Could you reproduce, from the records below, everything from the line with "Barbie 2 rischia" down to the line with "scenario: una nuova sfida senza via di fuga", keeping both of those lines and changing nothing?

→ **Exercise data**:
>>>

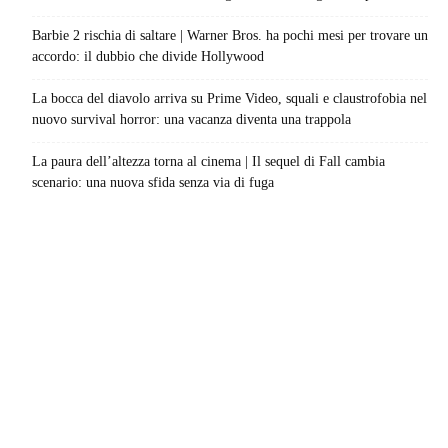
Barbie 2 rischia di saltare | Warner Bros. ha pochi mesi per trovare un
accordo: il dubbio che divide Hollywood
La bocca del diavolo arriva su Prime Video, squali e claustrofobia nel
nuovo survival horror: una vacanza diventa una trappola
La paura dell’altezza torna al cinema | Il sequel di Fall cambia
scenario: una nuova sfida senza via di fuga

<<<
>>>

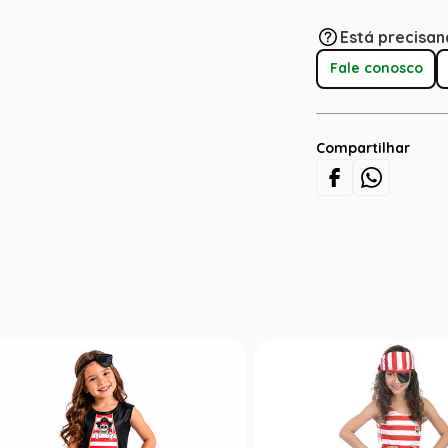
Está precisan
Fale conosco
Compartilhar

<<<

→ **Exercise output**:
Barbie 2 rischia di saltare | Warner Bros. ha pochi mesi per trovare un
accordo: il dubbio che divide Hollywood
La bocca del diavolo arriva su Prime Video, squali e claustrofobia nel
nuovo survival horror: una vacanza diventa una trappola
La paura dell’altezza torna al cinema | Il sequel di Fall cambia
scenario: una nuova sfida senza via di fuga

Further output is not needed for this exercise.